For British author David Nicholls, the key to a good romance story is avoiding clichés. “The first kiss, the first night together, the wedding day. There are all these milestones that are pretty well known and pretty obvious,” he said recently.
Instead, his 2009 novel One Day follows its two protagonists, Emma and Dexter, on the same day every year for two decades, as they weave in and out of each other’s lives as friends, partners, and whatnot. in between. What happened in the previous 364 days is revealed slowly and indirectly, with many key moments left to the reader’s imagination.
In 2011, the novel – which has been translated into 40 languages and sold millions of copies – was adapted into a film starring Anne Hathaway and Jim Sturgess, and the story has now found new life as a limited series, created by Scottish screenwriter Nicole . Taylor and available on Netflix.
While both adaptations closely follow the novel’s structure and plot, the series devotes the majority of its 14 half-hour episodes to a different year in the couple’s lives. The film’s shorter running time meant significant cuts, so that it ended up being a “little synopsis of the novel”, according to Nicholls. (In a Times review, critic AO Scott wrote that the film “turns an episodic story into an anthology of emotion and association.”)
The extended run of the show allows for more rounded characters for Emma (played by Ambika Mod, previously Shruti on “This Is Going to Hurt”) and Dexter (Leo Woodall, who was Jack in season 2 of “The White Lotus”). We meet them in 1988, on their last night at college, where Emma has put her head down and worked hard on a double major and Dexter he was a popular party guy who achieved below-average grades in anthropology.

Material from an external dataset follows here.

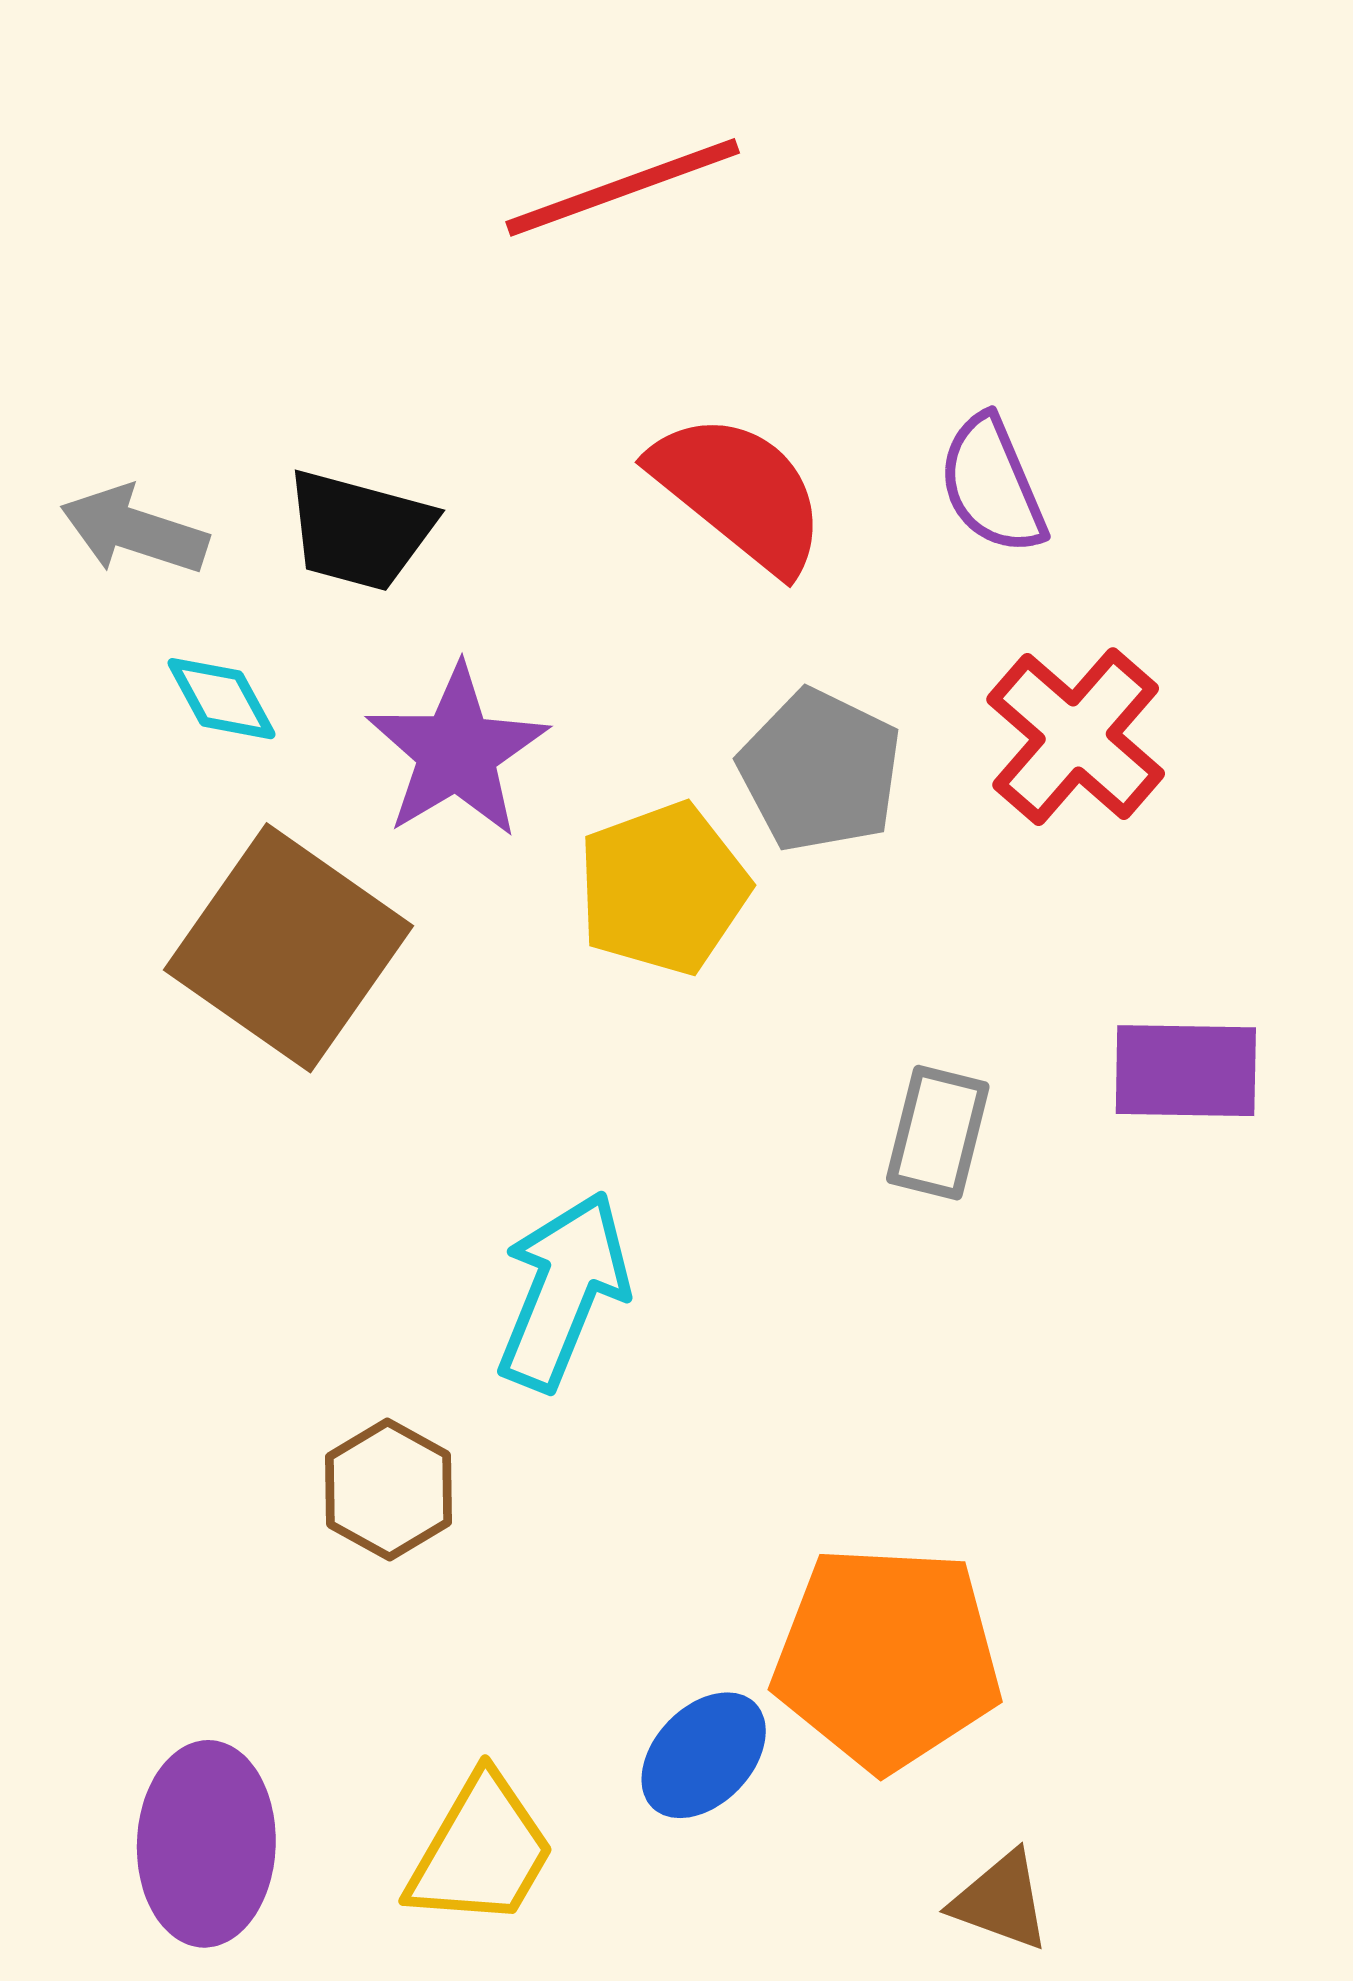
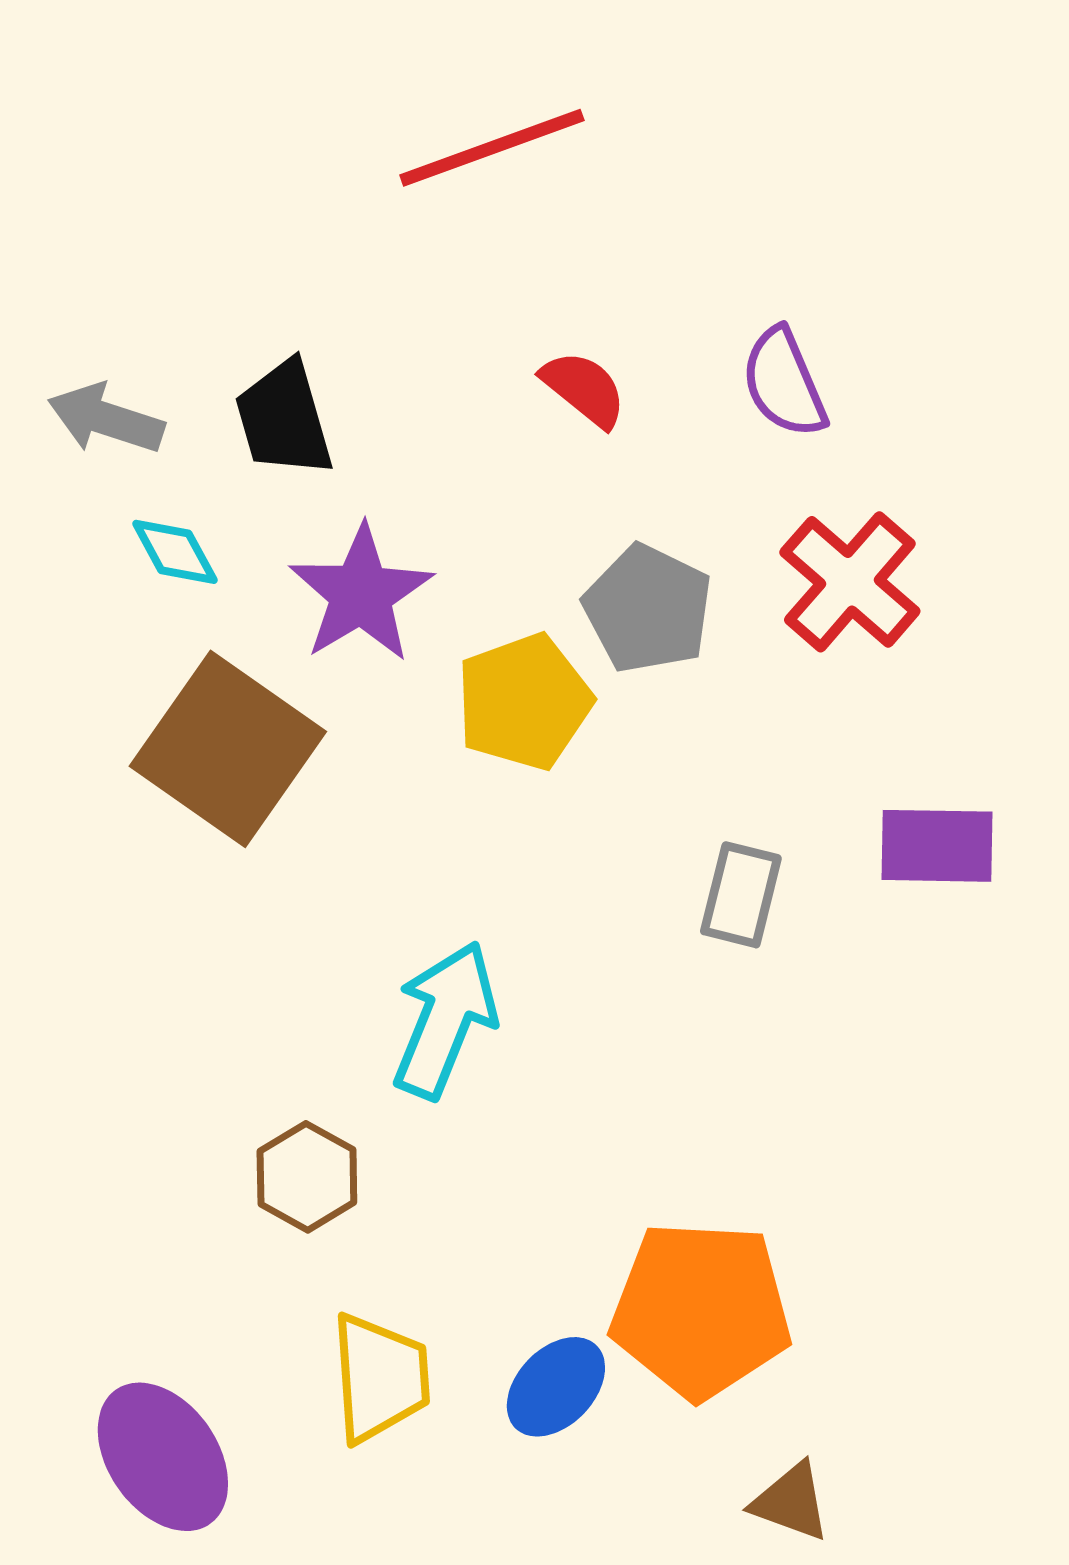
red semicircle: (739, 492) -> (584, 389), size x0.6
black trapezoid: (359, 530) -> (284, 419), turned 59
purple ellipse: (206, 1844) -> (163, 1457), turned -37
yellow trapezoid: (481, 1851) -> (380, 1378), moved, turned -34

As in the film, Dexter is rich, handsome and can be cocky, but Taylor said she didn’t want her script to make him an “archetypal posh boy” but to emphasize his vulnerability. We see Dexter on the verge of tears at a train station after a heated conversation with his father and using a pay phone to leave a sob on Emma’s voicemail, begging her to pick up the phone.
“The kind of vulnerabilities that Dexter has, Leo played beautifully,” Taylor said, adding that the actor “brought a different kind of Dexter to the show.”
In an interview, Woodall said that playing Dexter allowed him to experience “the deep depths and the real lows of someone else’s life.” In his character’s early years, he “just wants to have fun,” Woodall said, but “the booze, the drugs, and his coping mechanism of grief and escape” get to him.
“There’s a lot of sympathy for him,” Woodall added. “It makes it difficult, but when you look at it in the long view, it’s trying very hard to stay alive.”
For many “One Day” fans, Emma is the most relatable character: an underdog fighting for a chance to get ahead. This was also true of Taylor, who was 29 when the novel came out, living in London and desperate to become a writer. “I felt like I was trying to do something for myself in a world full of Dexters,” he said. As a result, he said, “there’s more Emma in the show than in the movie or maybe even the book.”
In the early episodes of the show, Emma is guarded and lacks confidence, which Mod said felt “realistic” for a woman of color in her character’s situation. “A lot of people, when they read the book, wouldn’t imagine a brown Emma, but I think if anything, it reinforces and highlights the things that make her more relatable,” Mod said. “The world pushes us to feel small and stay in our own lane and Emma’s lack of confidence and insecurity is definitely a result of that.”
As the episodes and years go by, both Emma and Dexter grow up: Dexter becomes more serious and Emma feels more confident about herself. Taylor said she hoped fans of the book would watch the show — which feels like a more upbeat “Normal People” — and “fall in love with Ambika and Leo and feel like, ‘yeah, there’s Emma and Dexter. told me.
Nichols’ story has such longevity, Taylor said, because everyone has a relationship similar to Emma and Dexter’s, even if it’s not romantic. “We all have that one person who always brings you back to the best version of yourself,” she said.